I saw him that, and raised him a piece of driftwood, and it’s been game on ever since.

Most mornings, a low whistle or a rattle of his tether will see him come tumbling down the stairs all a-quiver.

He’s a smart, but aggressive wee guy. Maybe it’s his element, as well as mine, but at the beach he’s much less prone to bite things.

Stranded in Paradise

Paradise might be stretching it, but stranded is not.

The NZ Government, bless them, have changed the rules again to make MIQ compulsory for travelers from Oz.

I’ve done MIQ once, and that was enough. A second stint would cost me four figures, and that’s after going through the lolly-scramble to get an MIQ booking.

So, Adelaide it is, until the end of February, when the borders reopen without the need for MIQ.

It could be worse. I could have a terminal illness. I could ( still ) be a vegan. I could be living under a bridge. Or in Invercargill.

It could be better. I could be living in an apartment over-looking the beach, being entertained by dancing girls, and served by a private chef.

Or, it could be just as it is, which is fine with me, for the moment.

The Ashes

If I had a bucket-list, it would have been one item shorter as of yesterday.

That because I stumbled on a chance to watch a live Ashes test – at Adelaide Oval – yesterday.

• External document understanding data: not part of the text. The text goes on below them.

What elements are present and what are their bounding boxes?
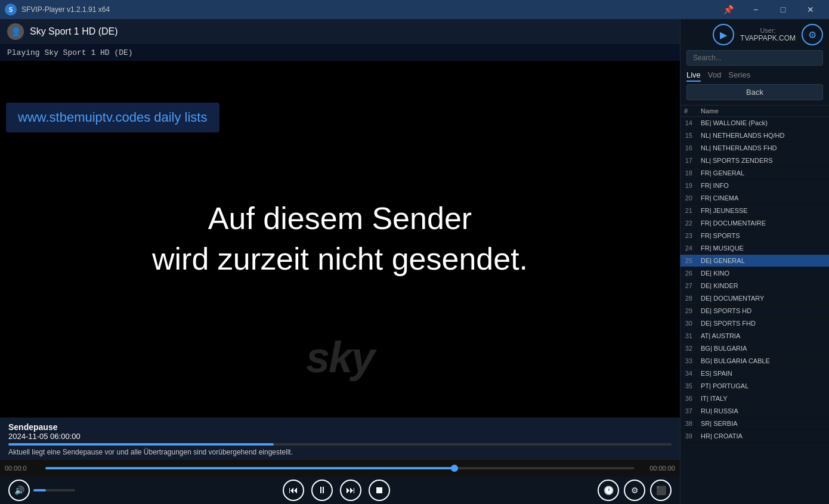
sky-watermark: sky xyxy=(306,333,374,382)
table-row[interactable]: 19FR| INFO xyxy=(680,180,829,192)
ctrl-right-btn2[interactable]: ⚙ xyxy=(624,480,645,501)
watermark-banner: www.stbemuiptv.codes daily lists xyxy=(6,103,219,132)
channel-name: FR| CINEMA xyxy=(697,192,829,205)
stop-button[interactable]: ⏹ xyxy=(369,480,390,501)
volume-area: 🔊 xyxy=(8,480,75,501)
title-bar: S SFVIP-Player v1.2.1.91 x64 📌 − □ ✕ xyxy=(0,0,829,19)
table-row[interactable]: 24FR| MUSIQUE xyxy=(680,242,829,255)
col-header-num: # xyxy=(680,106,697,117)
channel-number: 27 xyxy=(680,280,697,292)
table-row[interactable]: 36IT| ITALY xyxy=(680,392,829,405)
main-layout: 👤 Sky Sport 1 HD (DE) Playing Sky Sport … xyxy=(0,19,829,504)
channel-name: DE| KINO xyxy=(697,267,829,280)
play-pause-button[interactable]: ⏸ xyxy=(311,480,333,501)
channel-number: 24 xyxy=(680,242,697,255)
channel-number: 33 xyxy=(680,355,697,367)
channel-name: AT| AUSTRIA xyxy=(697,330,829,342)
prev-button[interactable]: ⏮ xyxy=(283,480,304,501)
big-message-line1: Auf diesem Sender xyxy=(208,201,472,236)
table-row[interactable]: 17NL| SPORTS ZENDERS xyxy=(680,154,829,167)
progress-bar-fill xyxy=(8,443,274,446)
table-row[interactable]: 16NL| NETHERLANDS FHD xyxy=(680,142,829,154)
sidebar: ▶ User: TVAPPAPK.COM ⚙ Live Vod Series B… xyxy=(680,19,829,504)
user-name: TVAPPAPK.COM xyxy=(740,34,796,42)
channel-number: 38 xyxy=(680,418,697,430)
table-row[interactable]: 15NL| NETHERLANDS HQ/HD xyxy=(680,129,829,142)
channel-number: 18 xyxy=(680,167,697,180)
ctrl-right-btn3[interactable]: ⬛ xyxy=(650,480,672,501)
table-row[interactable]: 34ES| SPAIN xyxy=(680,367,829,380)
next-button[interactable]: ⏭ xyxy=(340,480,361,501)
table-row[interactable]: 20FR| CINEMA xyxy=(680,192,829,205)
app-icon: S xyxy=(5,4,17,16)
channel-number: 25 xyxy=(680,255,697,267)
table-row[interactable]: 38SR| SERBIA xyxy=(680,418,829,430)
timeline-bar[interactable]: 00:00:0 00:00:00 xyxy=(0,460,680,477)
back-button[interactable]: Back xyxy=(686,84,823,100)
timeline-track[interactable] xyxy=(45,467,635,469)
channel-name: DE| SPORTS HD xyxy=(697,305,829,317)
channel-name: NL| NETHERLANDS FHD xyxy=(697,142,829,154)
channel-name: PT| PORTUGAL xyxy=(697,380,829,392)
table-row[interactable]: 29DE| SPORTS HD xyxy=(680,305,829,317)
channel-number: 36 xyxy=(680,392,697,405)
table-row[interactable]: 28DE| DOCUMENTARY xyxy=(680,292,829,305)
channel-name: IT| ITALY xyxy=(697,392,829,405)
table-row[interactable]: 23FR| SPORTS xyxy=(680,230,829,242)
table-row[interactable]: 22FR| DOCUMENTAIRE xyxy=(680,217,829,230)
channel-name: DE| SPORTS FHD xyxy=(697,317,829,330)
table-row[interactable]: 21FR| JEUNESSE xyxy=(680,205,829,217)
watermark-text: www.stbemuiptv.codes daily lists xyxy=(18,110,208,125)
table-row[interactable]: 35PT| PORTUGAL xyxy=(680,380,829,392)
title-bar-left: S SFVIP-Player v1.2.1.91 x64 xyxy=(5,4,110,16)
volume-button[interactable]: 🔊 xyxy=(8,480,30,501)
pin-button[interactable]: 📌 xyxy=(714,0,742,19)
table-row[interactable]: 14BE| WALLONIE (Pack) xyxy=(680,117,829,129)
history-button[interactable]: 🕐 xyxy=(598,480,619,501)
user-avatar: 👤 xyxy=(7,23,24,40)
channel-list-body: 14BE| WALLONIE (Pack)15NL| NETHERLANDS H… xyxy=(680,117,829,443)
title-bar-controls: 📌 − □ ✕ xyxy=(714,0,824,19)
next-channel-button[interactable]: ▶ xyxy=(713,24,734,45)
controls-right: 🕐 ⚙ ⬛ xyxy=(598,480,672,501)
table-row[interactable]: 18FR| GENERAL xyxy=(680,167,829,180)
channel-name: FR| INFO xyxy=(697,180,829,192)
info-datetime: 2024-11-05 06:00:00 xyxy=(8,432,672,441)
channel-name: NL| NETHERLANDS HQ/HD xyxy=(697,129,829,142)
channel-number: 21 xyxy=(680,205,697,217)
channel-number: 15 xyxy=(680,129,697,142)
maximize-button[interactable]: □ xyxy=(769,0,797,19)
info-panel: Sendepause 2024-11-05 06:00:00 Aktuell l… xyxy=(0,418,680,460)
tab-series[interactable]: Series xyxy=(728,69,750,82)
channel-number: 20 xyxy=(680,192,697,205)
channel-name: HR| CROATIA xyxy=(697,430,829,443)
tab-vod[interactable]: Vod xyxy=(708,69,721,82)
settings-button[interactable]: ⚙ xyxy=(802,24,823,45)
channel-number: 22 xyxy=(680,217,697,230)
channel-number: 26 xyxy=(680,267,697,280)
volume-slider[interactable] xyxy=(33,489,75,491)
channel-name: FR| JEUNESSE xyxy=(697,205,829,217)
user-info: User: TVAPPAPK.COM xyxy=(740,27,796,42)
table-row[interactable]: 39HR| CROATIA xyxy=(680,430,829,443)
table-row[interactable]: 25DE| GENERAL xyxy=(680,255,829,267)
table-row[interactable]: 26DE| KINO xyxy=(680,267,829,280)
table-row[interactable]: 27DE| KINDER xyxy=(680,280,829,292)
channel-number: 17 xyxy=(680,154,697,167)
channel-list[interactable]: # Name 14BE| WALLONIE (Pack)15NL| NETHER… xyxy=(680,106,829,504)
channel-number: 39 xyxy=(680,430,697,443)
video-content: www.stbemuiptv.codes daily lists Auf die… xyxy=(0,61,680,418)
search-input[interactable] xyxy=(686,50,823,66)
table-row[interactable]: 33BG| BULGARIA CABLE xyxy=(680,355,829,367)
table-row[interactable]: 37RU| RUSSIA xyxy=(680,405,829,418)
table-row[interactable]: 31AT| AUSTRIA xyxy=(680,330,829,342)
channel-name: NL| SPORTS ZENDERS xyxy=(697,154,829,167)
channel-title: Sky Sport 1 HD (DE) xyxy=(30,26,118,37)
timeline-played xyxy=(45,467,458,469)
table-row[interactable]: 32BG| BULGARIA xyxy=(680,342,829,355)
minimize-button[interactable]: − xyxy=(742,0,769,19)
table-row[interactable]: 30DE| SPORTS FHD xyxy=(680,317,829,330)
tab-live[interactable]: Live xyxy=(686,69,701,82)
timeline-thumb xyxy=(451,465,458,472)
close-button[interactable]: ✕ xyxy=(797,0,824,19)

Me and my bike took the train into town, with plans to wander about the city gawping.

As I sat slurping my second coffee in Adelaide central, my phone reminded me that it was final day of the second cricket test between England and Australia.

I rode 5 minutes or so to the stadium, to find that tickets were $2.

I’m not the kind of cricket fan who can sit for hours watching, but here was a one-off chance.

I found a local supermarket ,and tap, and loaded up on meat, cheese, and water for the duration.

The Oval

The Oval itself is a monument to Aussies’ love of cricket. It seats 53,500,and is surrounded on three sides by covered stands.

It shows instant replays for those spell-bound by their phones. It is crawling with ushers quite happy to answer stupid questions from Confused of New Zealand. There are clean and well-appointed toilets. There’s an orderly bar and eaterie with no mud in sight. Everything is signposted, and there are lifts and escalators aplenty.

In a word, modern.

The Crowd

Is something you don’t get sitting at home. After two early successes, the Aussie bowlers were having trouble making further in-roads, and the crowd became restless. There were hopeful cheers with every bowling change.

And then the slow-clapping started. First to gee up the bowlers, and then, after a while, more of a demand for a scalp.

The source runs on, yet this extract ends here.